“Certainly,” said the Commissaire.
“Yes,” said Mr. Ricardo.
“To be sure, monsieur,” said Perrichet.
As for Harry Wethermill, he made no reply. His burning eyes were fixed upon Hanaud’s face, and that was all. Hanaud, for his part, asked for no reply from him. Indeed, he did not look towards Harry Wethermill’s face at all. Ricardo understood. Hanaud did not mean to be deterred by the suffering written there.
He went down again into the little gay salon lit with flowers and August sunlight, and stood beside the couch gazing at it with troubled eyes. And, as he gazed, he closed his eyes and shivered. He shivered like a man who has taken a sudden chill. Nothing in all this morning’s investigations, not even the rigid body beneath the sheet, nor the strange discovery of the jewels, had so impressed Ricardo. For there he had been confronted with facts, definite and complete; here was a suggestion of unknown horrors, a hint, not a fact, compelling the imagination to dark conjecture. Hanaud shivered. That he had no idea why Hanaud shivered made the action still more significant, still more alarming. And it was not Ricardo alone who was moved by it. A voice of despair rang through the room. The voice was Harry Wethermill’s, and his face was ashy white.
“Monsieur!” he cried, “I do not know what makes you shudder; but I am remembering a few words you used this morning.”
Hanaud turned upon his heel. His face was drawn and grey and his eyes blazed.
“My friend, I also am remembering those words,” he said. Thus the two men stood confronting one another, eye to eye, with awe and fear in both their faces.
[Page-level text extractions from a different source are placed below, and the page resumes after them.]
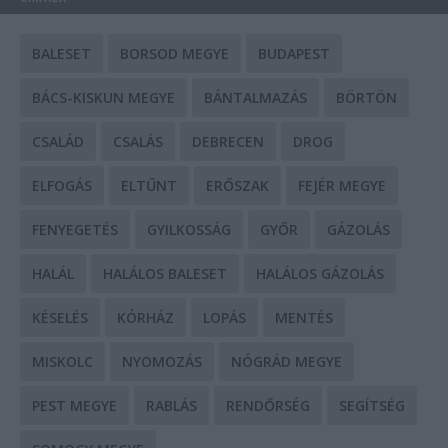
BALESET
BORSOD MEGYE
BUDAPEST
BÁCS-KISKUN MEGYE
BÁNTALMAZÁS
BÖRTÖN
CSALÁD
CSALÁS
DEBRECEN
DROG
ELFOGÁS
ELTŰNT
ERŐSZAK
FEJÉR MEGYE
FENYEGETÉS
GYILKOSSÁG
GYŐR
GÁZOLÁS
HALÁL
HALÁLOS BALESET
HALÁLOS GÁZOLÁS
KÉSELÉS
KÓRHÁZ
LOPÁS
MENTÉS
MISKOLC
NYOMOZÁS
NÓGRÁD MEGYE
PEST MEGYE
RABLÁS
RENDŐRSÉG
SEGÍTSÉG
Ricardo was wondering to what words they both referred, when the sound of wheels broke in upon the silence. The effect upon Hanaud was magical. He thrust his hands in his pockets.
“Helene Vauquier’s cab,” he said lightly. He drew out his cigarette-case and lighted a cigarette.
“Let us see that poor woman safely off. It is a closed cab I hope.”
It was a closed landau. It drove past the open door of the salon to the front door of the house. In Hanaud’s wake they all went out into the hall. The nurse came down alone carrying Helene Vauquier’s bag. She placed it in the cab and waited in the doorway.
“Perhaps Helene Vauquier has fainted,” she said anxiously: “she does not come.” And she moved towards the stairs.
Hanaud took a singularly swift step forward and stopped her.
“Why should you think that?” he asked, with a queer smile upon his face, and as he spoke a door closed gently upstairs. “See,” he continued, “you are wrong: she is coming.”
Ricardo was puzzled. It had seemed to him that the door which had closed so gently was nearer than Helene Vauquier’s door. It seemed to him that the door was upon the first, not the second landing. But Hanaud had noticed nothing strange; so it could not be. He greeted Helene Vauquier with a smile as she came down the stairs.